Outro ponto que começou a ser apurado pelo MPAL diz respeito à situação funcional e judicial do policial militar que efetuou o disparo. Conforme informação recebida pela promotoria, o agente teria sido denunciado pelo Ministério Público, em 2024, por tentativa de homicídio, e estaria submetido a medidas restritivas determinadas pelo Poder Judiciário para participar de escala ou exercer trabalho ostensivo naquela região do Jacintinho.

“Diante disso, provocamos a Corregedoria da Polícia Militar com o objetivo de averiguar se tais medidas ainda estão em vigor e se o PM foi notificado sobre elas.

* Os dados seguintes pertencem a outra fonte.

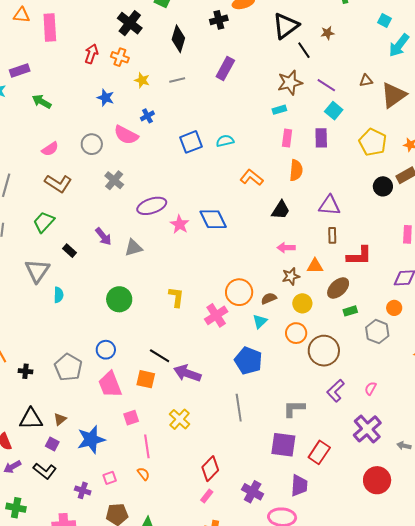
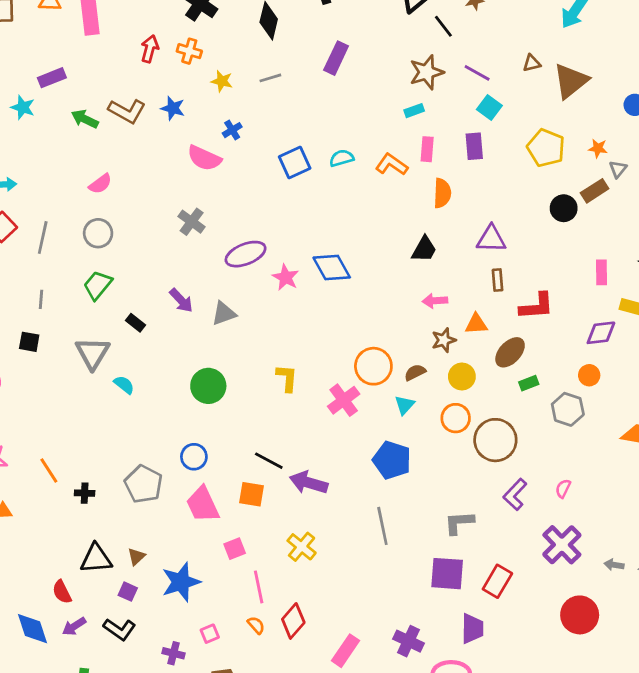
gray circle: (92, 144) -> (98, 233), moved
orange L-shape: (252, 178) -> (392, 164), moved
brown L-shape: (58, 183) -> (127, 111), moved
cyan semicircle: (59, 295) -> (124, 385), turned -49
red diamond: (210, 469) -> (293, 621), moved
pink rectangle: (207, 496) -> (346, 651), size x1.6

Na sequência, encaminharemos todas as informações para a promotoria de Justiça que atua perante essa ação penal ajuizada há dois anos”, esclareceu Karla Padilha.

A promotora informou ainda que após a análise de todas as informações recebidas adotará as providências cabíveis à Promotoria de Justiça do Controle Externo da Atividade Policial no tocante a conduta praticada tanto no âmbito da Polícia Civil quanto no âmbito da Polícia Militar. "Já à promotoria com atuação perante os crimes dolosos contra a vida caberá apurar se houve materialidade e autoria aptas a justificar eventual denúncia pelo crime de homicídio”, acrescentou.